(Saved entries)
────────────────────
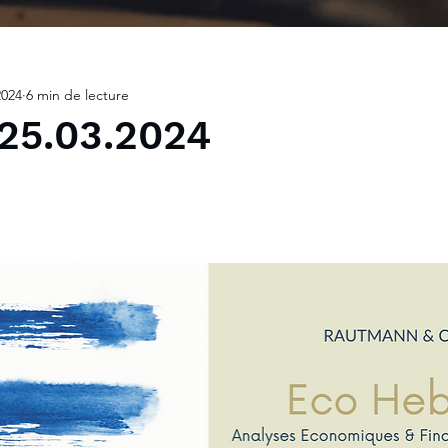
2024
6 min de lecture
25.03.2024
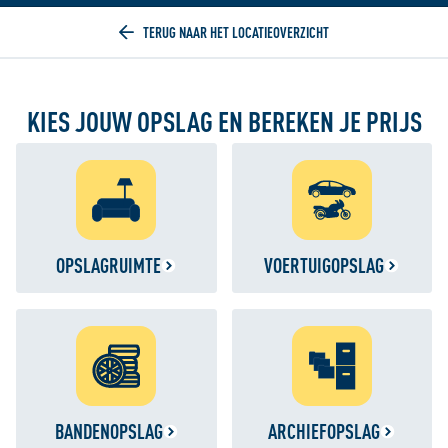
Home
KIES JOUW OPSLAG EN BEREKEN JE PRIJS
OPSLAGRUIMTE
VOERTUIGOPSLAG
BANDENOPSLAG
ARCHIEFOPSLAG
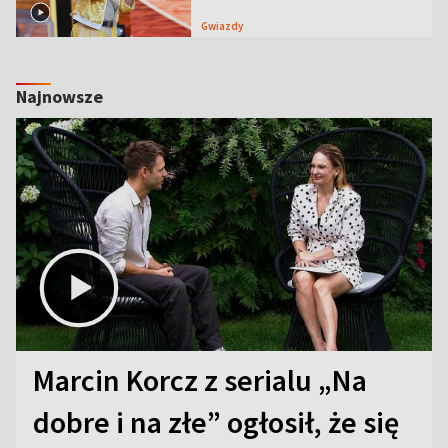
Gwiazdy
Najnowsze
Marcin Korcz z serialu „Na
dobre i na złe” ogłosił, że się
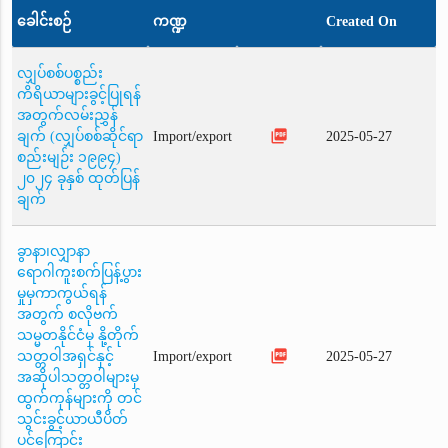
ခေါင်းစဉ်
ကဏ္ဍ
Created On
လျှပ်စစ်ပစ္စည်း
ကိရိယာများခွင့်ပြုရန်
အတွက်လမ်းညွှန်
picture_as_pdf
ချက် (လျှပ်စစ်ဆိုင်ရာ
Import/export
2025-05-27
စည်းမျဉ်း ၁၉၉၄)
၂၀၂၄ ခုနှစ် ထုတ်ပြန်
ချက်
ခွာနာ၊လျှာနာ
ရောဂါကူးစက်ပြန့်ပွား
မှုမှကာကွယ်ရန်
အတွက် စလိုဗက်
သမ္မတနိုင်ငံမှ နို့တိုက်
picture_as_pdf
သတ္တဝါအရှင်နှင့်
Import/export
2025-05-27
အဆိုပါသတ္တဝါများမှ
ထွက်ကုန်များကို တင်
သွင်းခွင့်ယာယီပိတ်
ပင်ကြောင်း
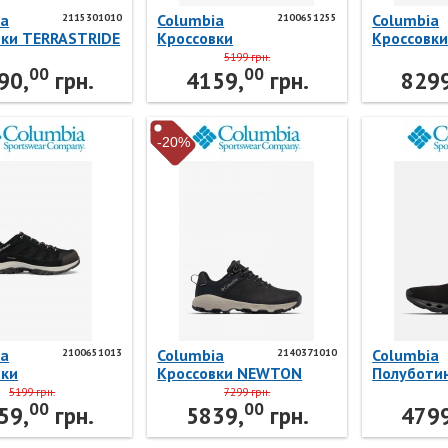
ia
Columbia
Columbia
2115301010
2100651255
вки TERRASTRIDE
Кроссовки
Кроссовк
15301010
CRESTWOOD™
WATERPR
5199 грн.
00
00
ia
WATERPROOF
21288210
90,
грн.
4159,
грн.
8299
2100651255 Columbia
-20%
ia
Columbia
Columbia
2100651013
2140371010
вки
Кроссовки NEWTON
Полуботи
WOOD™
NIMBLE™ LTR
TERRASTR
5199 грн.
7299 грн.
00
00
PROOF
2140371010 Columbia
2115071C
59,
грн.
5839,
грн.
4799
1013 Columbia
Columbia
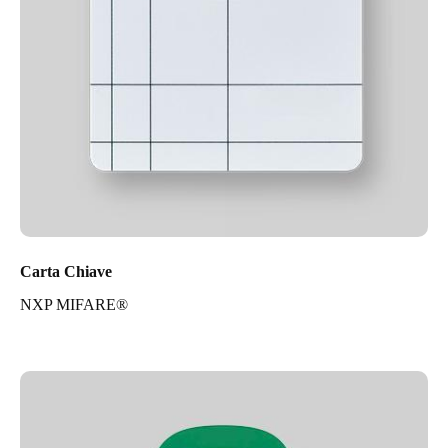
Carta Chiave
NXP MIFARE®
────────────────────
Could you retype the records above exactly, omitting the pictures?

Task solution:
2024
6 min de lecture
25.03.2024
Home
KIES JOUW OPSLAG EN BEREKEN JE PRIJS
OPSLAGRUIMTE
VOERTUIGOPSLAG
BANDENOPSLAG
ARCHIEFOPSLAG
Gwiazdy
Najnowsze
Marcin Korcz z serialu „Na
dobre i na złe” ogłosił, że się
ခေါင်းစဉ်
ကဏ္ဍ
Created On
လျှပ်စစ်ပစ္စည်း
ကိရိယာများခွင့်ပြုရန်
အတွက်လမ်းညွှန်
picture_as_pdf
ချက် (လျှပ်စစ်ဆိုင်ရာ
Import/export
2025-05-27
စည်းမျဉ်း ၁၉၉၄)
၂၀၂၄ ခုနှစ် ထုတ်ပြန်
ချက်
ခွာနာ၊လျှာနာ
ရောဂါကူးစက်ပြန့်ပွား
မှုမှကာကွယ်ရန်
အတွက် စလိုဗက်
သမ္မတနိုင်ငံမှ နို့တိုက်
picture_as_pdf
သတ္တဝါအရှင်နှင့်
Import/export
2025-05-27
အဆိုပါသတ္တဝါများမှ
ထွက်ကုန်များကို တင်
သွင်းခွင့်ယာယီပိတ်
ပင်ကြောင်း
ia
Columbia
Columbia
2115301010
2100651255
вки TERRASTRIDE
Кроссовки
Кроссовк
15301010
CRESTWOOD™
WATERPR
5199 грн.
00
00
ia
WATERPROOF
21288210
90,
грн.
4159,
грн.
8299
2100651255 Columbia
-20%
ia
Columbia
Columbia
2100651013
2140371010
вки
Кроссовки NEWTON
Полуботи
WOOD™
NIMBLE™ LTR
TERRASTR
5199 грн.
7299 грн.
00
00
PROOF
2140371010 Columbia
2115071C
59,
грн.
5839,
грн.
4799
1013 Columbia
Columbia
Carta Chiave
NXP MIFARE®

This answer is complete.